Dataset entries
━━━━━━━━━━━━━━━━━━━━━━━━━━━━━━
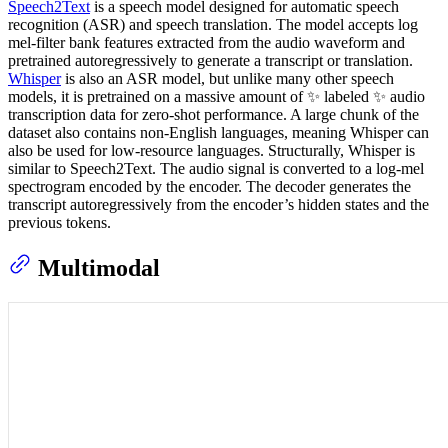
Speech2Text
is a speech model designed for automatic speech
recognition (ASR) and speech translation. The model accepts log
mel-filter bank features extracted from the audio waveform and
pretrained autoregressively to generate a transcript or translation.
Whisper
is also an ASR model, but unlike many other speech
models, it is pretrained on a massive amount of ✨ labeled ✨ audio
transcription data for zero-shot performance. A large chunk of the
dataset also contains non-English languages, meaning Whisper can
also be used for low-resource languages. Structurally, Whisper is
similar to Speech2Text. The audio signal is converted to a log-mel
spectrogram encoded by the encoder. The decoder generates the
transcript autoregressively from the encoder’s hidden states and the
previous tokens.
Multimodal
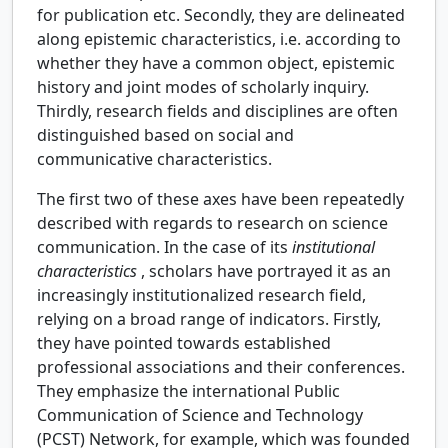
for publication etc. Secondly, they are delineated
along epistemic characteristics, i.e. according to
whether they have a common object, epistemic
history and joint modes of scholarly inquiry.
Thirdly, research fields and disciplines are often
distinguished based on social and
communicative characteristics.
The first two of these axes have been repeatedly
described with regards to research on science
communication. In the case of its
institutional
characteristics
, scholars have portrayed it as an
increasingly institutionalized research field,
relying on a broad range of indicators. Firstly,
they have pointed towards established
professional associations and their conferences.
They emphasize the international Public
Communication of Science and Technology
(PCST) Network, for example, which was founded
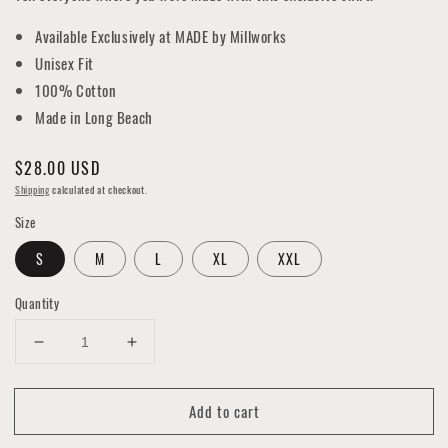
Available Exclusively at MADE by Millworks
Unisex Fit
100% Cotton
Made in Long Beach
Regular
$28.00 USD
price
Shipping
calculated at checkout.
Size
S
M
L
XL
XXL
Quantity
Decrease
Increase
quantity
quantity
for
for
Add to cart
Long
Long
Beach
Beach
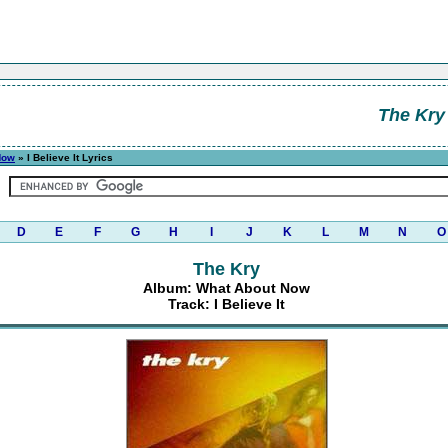
The Kry
Now
» I Believe It Lyrics
D
E
F
G
H
I
J
K
L
M
N
O
The Kry
Album: What About Now
Track: I Believe It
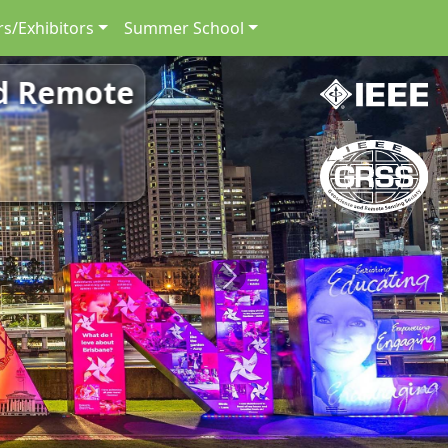
s/Exhibitors
Summer School
nd Remote
Next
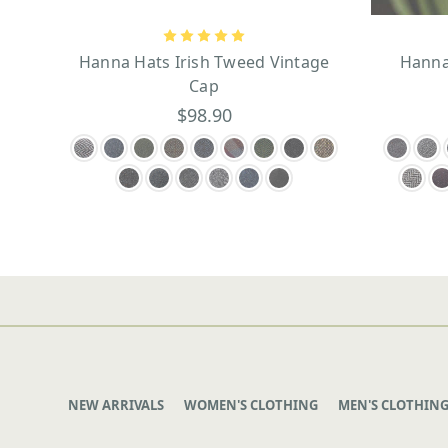
Hanna Hats Irish Tweed Vintage
Hanna
Cap
$98.90
NEW ARRIVALS
WOMEN'S CLOTHING
MEN'S CLOTHIN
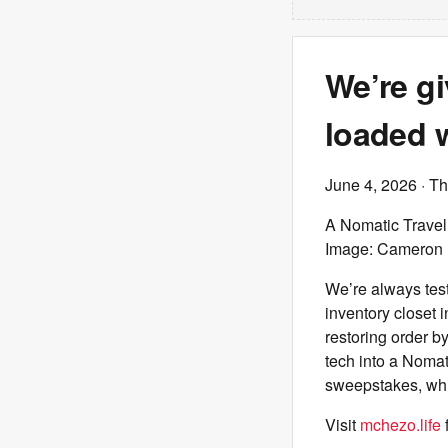
We’re g
loaded w
June 4, 2026
· T
A Nomatic Travel 
Image: Cameron 
We’re always tes
inventory closet i
restoring order b
tech into a Nomat
sweepstakes, whi
Visit
mchezo.life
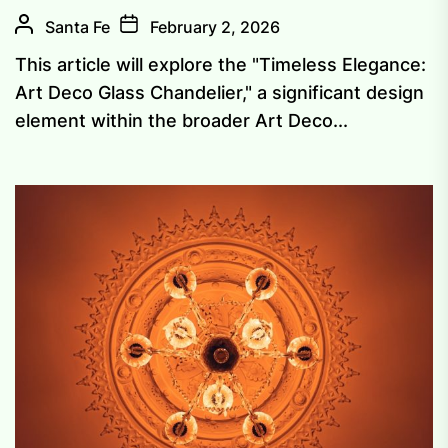
Santa Fe
February 2, 2026
This article will explore the "Timeless Elegance:
Art Deco Glass Chandelier," a significant design
element within the broader Art Deco...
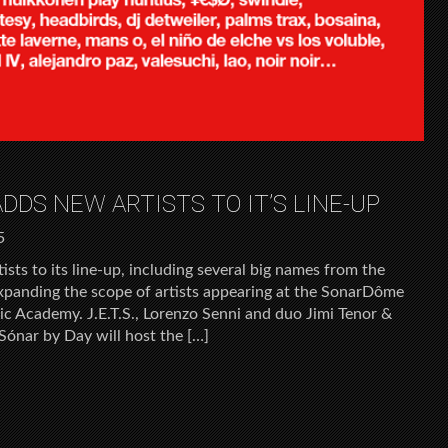
DDS NEW ARTISTS TO IT’S LINE-UP
5
sts to its line-up, including several big names from the
expanding the scope of artists appearing at the SonarDôme
ic Academy. J.E.T.S., Lorenzo Senni and duo Jimi Tenor &
Sónar by Day will host the […]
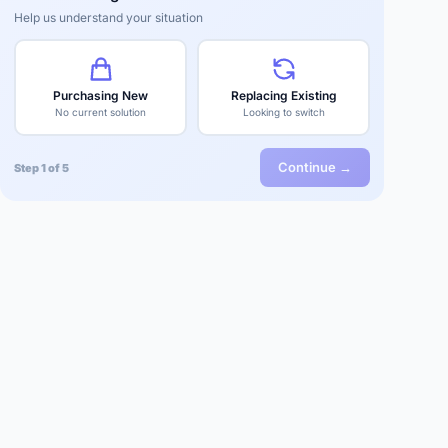
Help us understand your situation
Purchasing New
Replacing Existing
No current solution
Looking to switch
Continue →
Step 1 of 5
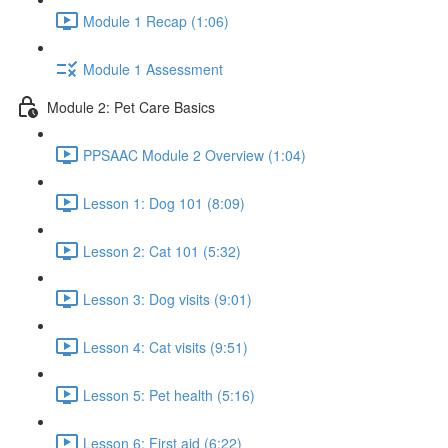
Module 1 Recap (1:06)
Module 1 Assessment
Module 2: Pet Care Basics
PPSAAC Module 2 Overview (1:04)
Lesson 1: Dog 101 (8:09)
Lesson 2: Cat 101 (5:32)
Lesson 3: Dog visits (9:01)
Lesson 4: Cat visits (9:51)
Lesson 5: Pet health (5:16)
Lesson 6: First aid (6:22)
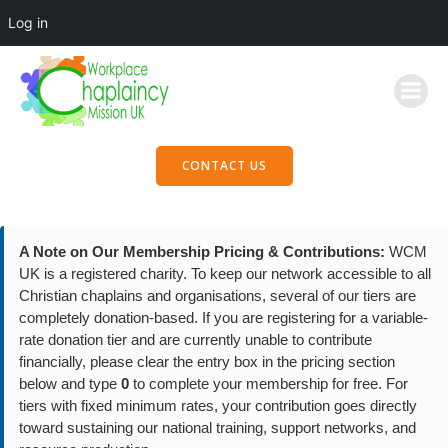
Log in
Skip
to
content
CONTACT US
A Note on Our Membership Pricing & Contributions:
WCM
UK is a registered charity. To keep our network accessible to all
Christian chaplains and organisations, several of our tiers are
completely donation-based. If you are registering for a variable-
rate donation tier and are currently unable to contribute
financially, please clear the entry box in the pricing section
below and type
0
to complete your membership for free. For
tiers with fixed minimum rates, your contribution goes directly
toward sustaining our national training, support networks, and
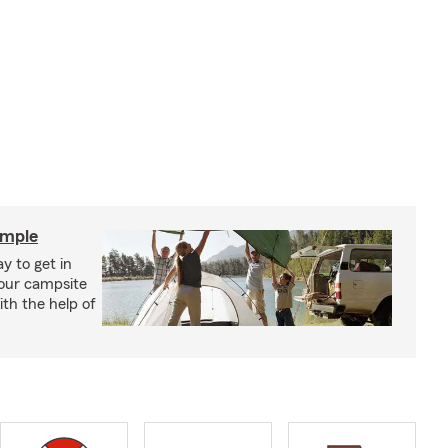
imple
y to get in
your campsite
th the help of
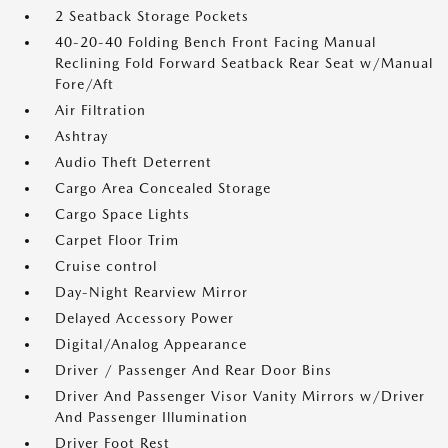
2 Seatback Storage Pockets
40-20-40 Folding Bench Front Facing Manual
Reclining Fold Forward Seatback Rear Seat w/Manual
Fore/Aft
Air Filtration
Ashtray
Audio Theft Deterrent
Cargo Area Concealed Storage
Cargo Space Lights
Carpet Floor Trim
Cruise control
Day-Night Rearview Mirror
Delayed Accessory Power
Digital/Analog Appearance
Driver / Passenger And Rear Door Bins
Driver And Passenger Visor Vanity Mirrors w/Driver
And Passenger Illumination
Driver Foot Rest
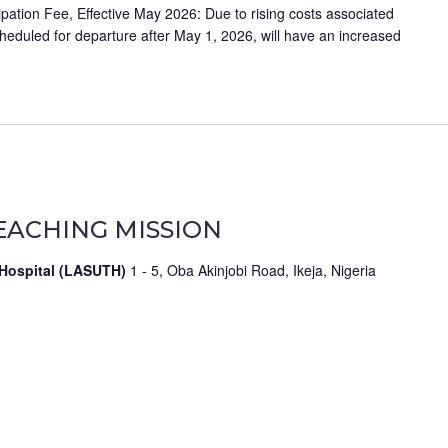
ation Fee, Effective May 2026: Due to rising costs associated
scheduled for departure after May 1, 2026, will have an increased
EACHING MISSION
 Hospital (LASUTH)
1 - 5, Oba Akinjobi Road, Ikeja, Nigeria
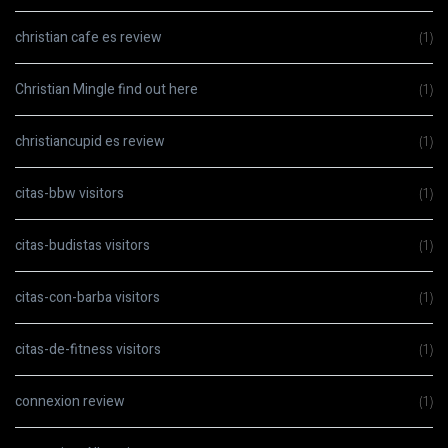
christian cafe es review
(1)
Christian Mingle find out here
(1)
christiancupid es review
(1)
citas-bbw visitors
(1)
citas-budistas visitors
(1)
citas-con-barba visitors
(1)
citas-de-fitness visitors
(1)
connexion review
(1)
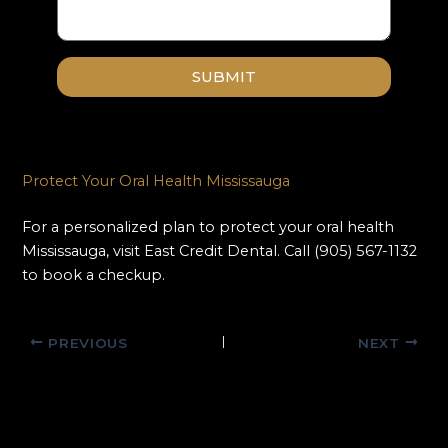
SUBMIT
Protect Your Oral Health Mississauga
For a personalized plan to protect your oral health
Mississauga, visit East Credit Dental. Call (905) 567-1132
to book a checkup.
PREVIOUS
NEXT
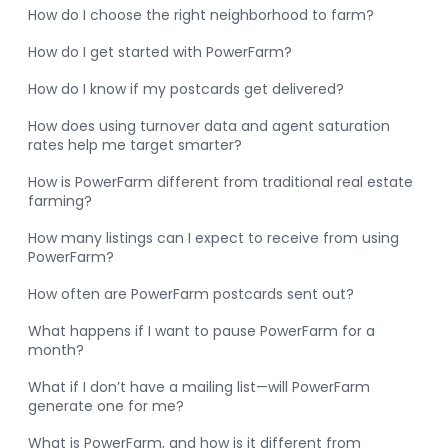
How do I choose the right neighborhood to farm?
How do I get started with PowerFarm?
How do I know if my postcards get delivered?
How does using turnover data and agent saturation
rates help me target smarter?
How is PowerFarm different from traditional real estate
farming?
How many listings can I expect to receive from using
PowerFarm?
How often are PowerFarm postcards sent out?
What happens if I want to pause PowerFarm for a
month?
What if I don’t have a mailing list—will PowerFarm
generate one for me?
What is PowerFarm, and how is it different from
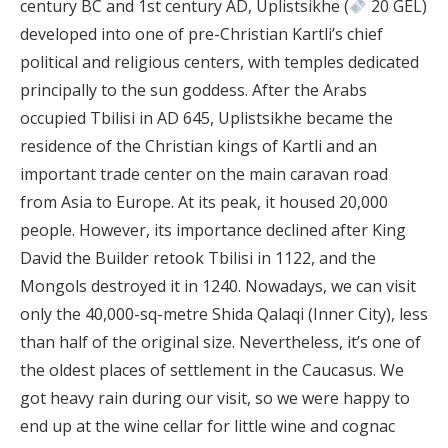
century BC and 1st century AD, Uplistsikhe (
20 GEL)
developed into one of pre-Christian Kartli’s chief
political and religious centers, with temples dedicated
principally to the sun goddess. After the Arabs
occupied Tbilisi in AD 645, Uplistsikhe became the
residence of the Christian kings of Kartli and an
important trade center on the main caravan road
from Asia to Europe. At its peak, it housed 20,000
people. However, its importance declined after King
David the Builder retook Tbilisi in 1122, and the
Mongols destroyed it in 1240. Nowadays, we can visit
only the 40,000-sq-metre Shida Qalaqi (Inner City), less
than half of the original size. Nevertheless, it’s one of
the oldest places of settlement in the Caucasus. We
got heavy rain during our visit, so we were happy to
end up at the wine cellar for little wine and cognac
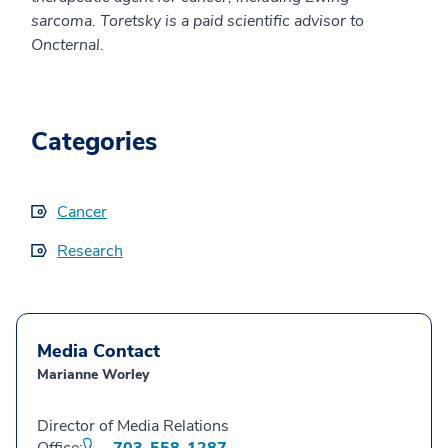
sarcoma. Toretsky is a paid scientific advisor to
Oncternal.
Categories
Cancer
Research
Media Contact
Marianne Worley
Director of Media Relations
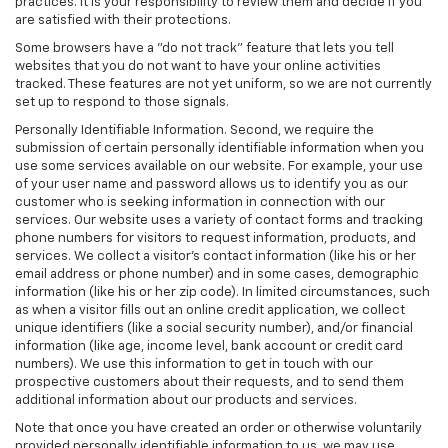
practices. It is your responsibility to review them and decide if you
are satisfied with their protections.
Some browsers have a "do not track" feature that lets you tell
websites that you do not want to have your online activities
tracked. These features are not yet uniform, so we are not currently
set up to respond to those signals.
Personally Identifiable Information. Second, we require the
submission of certain personally identifiable information when you
use some services available on our website. For example, your use
of your user name and password allows us to identify you as our
customer who is seeking information in connection with our
services. Our website uses a variety of contact forms and tracking
phone numbers for visitors to request information, products, and
services. We collect a visitor's contact information (like his or her
email address or phone number) and in some cases, demographic
information (like his or her zip code). In limited circumstances, such
as when a visitor fills out an online credit application, we collect
unique identifiers (like a social security number), and/or financial
information (like age, income level, bank account or credit card
numbers). We use this information to get in touch with our
prospective customers about their requests, and to send them
additional information about our products and services.
Note that once you have created an order or otherwise voluntarily
provided personally identifiable information to us, we may use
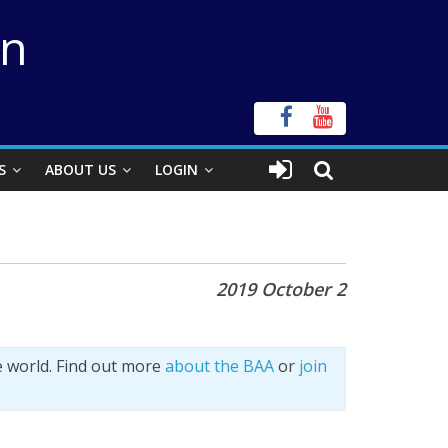
on
S
ABOUT US
LOGIN
2019 October 2
e world. Find out more
about the BAA
or
join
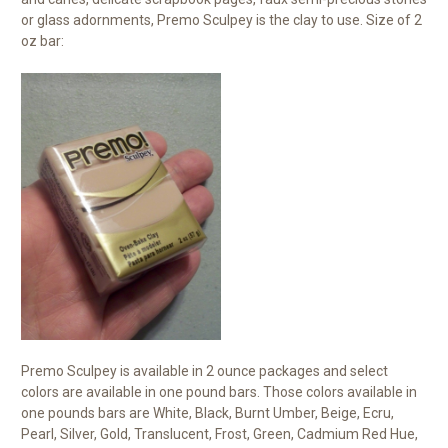
or glass adornments, Premo Sculpey is the clay to use. Size of 2
oz bar:
Premo Sculpey is available in 2 ounce packages and select
colors are available in one pound bars. Those colors available in
one pounds bars are White, Black, Burnt Umber, Beige, Ecru,
Pearl, Silver, Gold, Translucent, Frost, Green, Cadmium Red Hue,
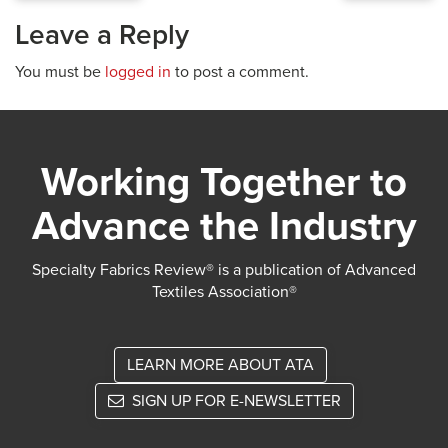
Leave a Reply
You must be
logged in
to post a comment.
Working Together to
Advance the Industry
Specialty Fabrics Review® is a publication of Advanced
Textiles Association®
LEARN MORE ABOUT ATA
SIGN UP FOR E-NEWSLETTER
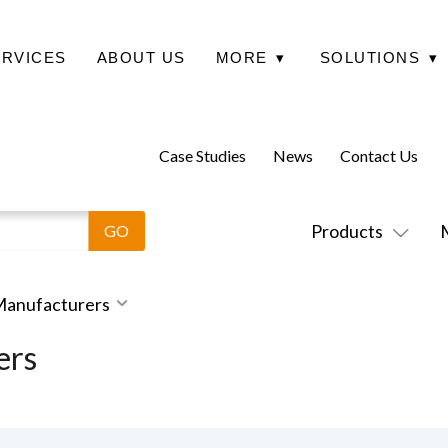
ERVICES
ABOUT US
MORE
▾
SOLUTIONS
▾
Case Studies
News
Contact Us
Products
 Manufacturers
ers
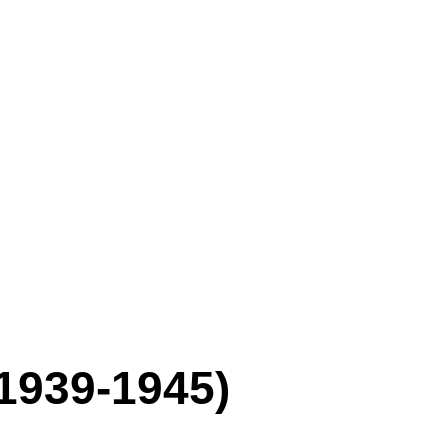
1939-1945)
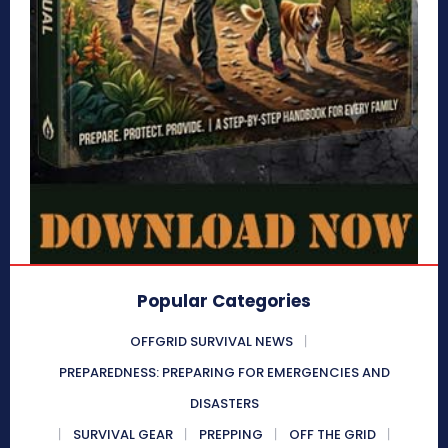
Popular Categories
OFFGRID SURVIVAL NEWS
PREPAREDNESS: PREPARING FOR EMERGENCIES AND
DISASTERS
SURVIVAL GEAR
PREPPING
OFF THE GRID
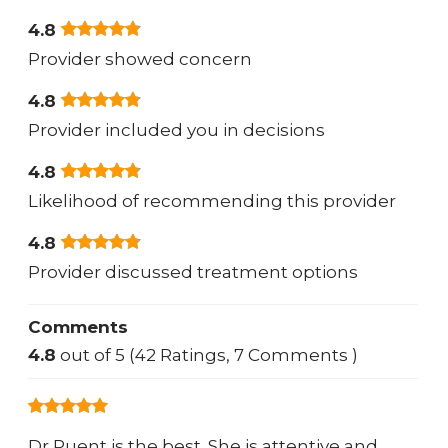
4.8
Provider showed concern
4.8
Provider included you in decisions
4.8
Likelihood of recommending this provider
4.8
Provider discussed treatment options
Comments
4.8
out of 5 (42 Ratings, 7 Comments )
Dr Puent is the best. She is attentive and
━━━━━━━━━━━━━━━━━━━━━━━━━━━━━━
■ **WORK INSTRUCTIONS**: Would you copy, unchanged, the stretch of the records above that begins at the line containing "pretrained autoregressively to" and ends at the line containing "transcription data for", and only that?

■ **REPLY**:
pretrained autoregressively to generate a transcript or translation.
Whisper
is also an ASR model, but unlike many other speech
models, it is pretrained on a massive amount of ✨ labeled ✨ audio
transcription data for zero-shot performance. A large chunk of the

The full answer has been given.